La manifestation était en principe destinée à dénoncer certaines mesures du projet de la loi de finances qui risqueraient d’engendrer un surcoût de la vie alors que la conjoncture est déjà difficile et que le pouvoir rechigne lui à réduire son train de vie préférant augmenter les impôts et taxes pour équilibrer son budget. Toutefois, certains manifestants ont tenu à exprimer leur ras-le-bol sur la gouvernance actuelle avec des séries de présomptions de détournements de biens publics et d’enrichissement illicites régulièrement rapportées par la presse et impliquant plusieurs personnalités du régime. Avec les retards accusés dans le paiement des salaires pour certains catégories d’agent de l’Etat et une conjoncture économique difficile avec des caisses de l’Etat au rouge comme le reconnaissent désormais certains alliés du parti au pouvoir, le contexte social se dégrade de plus en plus. A cela s’ajoute un contexte politique lui-aussi assez délétère.

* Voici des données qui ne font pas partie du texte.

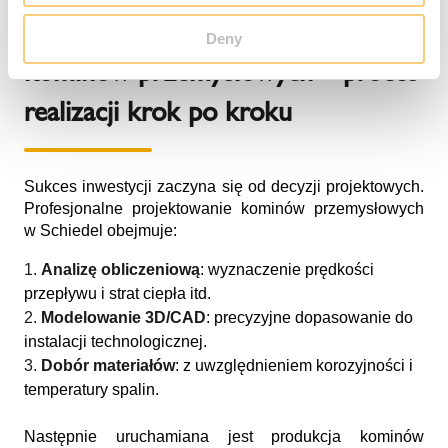
Projektowanie i produkcja
Deny
kominów przemysłowych – proces
realizacji krok po kroku
Sukces inwestycji zaczyna się od decyzji projektowych.
Profesjonalne projektowanie kominów przemysłowych
w Schiedel obejmuje:
Analizę obliczeniową
: wyznaczenie prędkości
przepływu i strat ciepła itd.
Modelowanie 3D/CAD
: precyzyjne dopasowanie do
instalacji technologicznej.
Dobór materiałów
: z uwzględnieniem korozyjności i
temperatury spalin.
Następnie uruchamiana jest produkcja kominów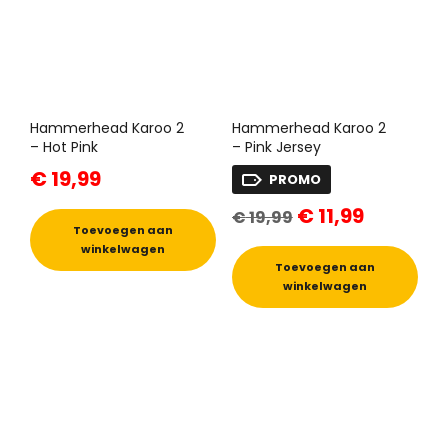
Hammerhead Karoo 2
Hammerhead Karoo 2
– Hot Pink
– Pink Jersey
€
19,99
PROMO
Oorspronkelijke
Huidige
€
11,99
€
19,99
prijs
prijs
Toevoegen aan
was:
is:
winkelwagen
€ 19,99.
€ 11,99.
Toevoegen aan
winkelwagen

Du coup la manifestation pacifique s’est transformée en « marche de la colère ». Au milieu des slogans « Non à la Loi des finances 2018 », « Non à la mauvaise gouvernance », on pouvait aussi lire sur d’autres pancartes brandies par les manifestants « Non à la présence des bases militaires étrangères au Niger !» ou « AREVA dehors ! ».

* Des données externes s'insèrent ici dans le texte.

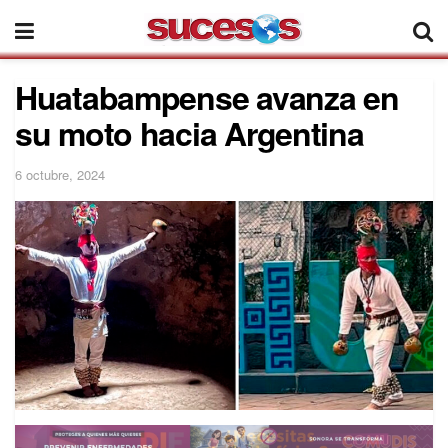
Huatabampense avanza en
su moto hacia Argentina
6 octubre, 2024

La société civile a réussi le pari de la mobilisation qui était l’un des véritables enjeux de la manifestation. Même si on est loin de la marche dite historique du 15 mars 2005, ils étaient des milliers de manifestant à répondre à l’appel de la société civile. En l’absence de système de comptage qui fait faoi, tant au niveau des organisateurs que de la police, il est difficile d’avancer un chiffre sur le nombre de manifestants.

A l’heure où nous mettons en ligne, un calme précaire semble revenir dans les principales rues de la capitale. Sur les lieux des affrontements, des pneus continuent à se consumer et les traces de la violence de certains manifestants ainsi que de la répression des forces de l’ordre sont encor visibles.

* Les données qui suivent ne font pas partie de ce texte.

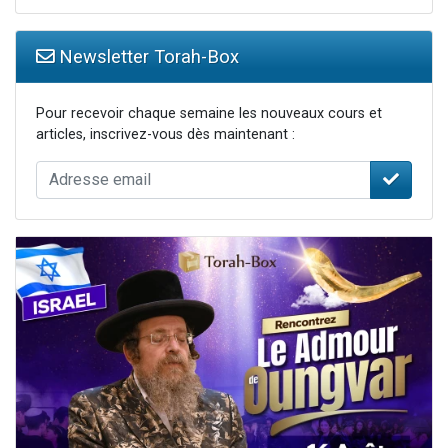
Newsletter Torah-Box
Pour recevoir chaque semaine les nouveaux cours et
articles, inscrivez-vous dès maintenant :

Aucune source n’a encore confirmé des cas de blessés ou d’arrestation au cours de la manifestation même si la violence des heurts pouvait présager le pire. Des interpellations pourraient d’ailleurs suivre. Des biens privés ont été saccagés même si la responsabilité pourrait difficilement être imputable aux organisateurs qui ont été visiblement débordés par la foule et l’ampleur du mécontentement populaire. Vers un bras de fer…, comme en 2005 ?

Il reste à attendre la réaction des autorités qui s’attendaient d’ailleurs à un tel scénario. Le pouvoir de Mahamadou Issoufou privilégiera-t-il l’épreuve de force à laquelle certains au sein du régime s’y préparent déjà ou au contraire va-t-il recourir aussi à la démonstration de force à travers une contre-manifestation comme en 2005 avant de devoir par la suite céder en amendant plusieurs dispositions de la loi des finances lors des discussions au Parlement ?

C’est en effet de la suite des évènements et surtout du rapport de force que dépendront l’accalmie et le retour de la cohésion sociale. Lors de la présentation du projet il y a quelques jours, le ministre Hassoumi Massaoudou s’est montré ferme : le gouvernement n’envisage pas de reculer face à la pression « des non-élus ». Et la société civile n’entend pas faire marche arrière : prochain rendez-vous le 11 novembre avec une autre manifestation déjà prévue à Niamey et sur toute l’étendue du territoire national.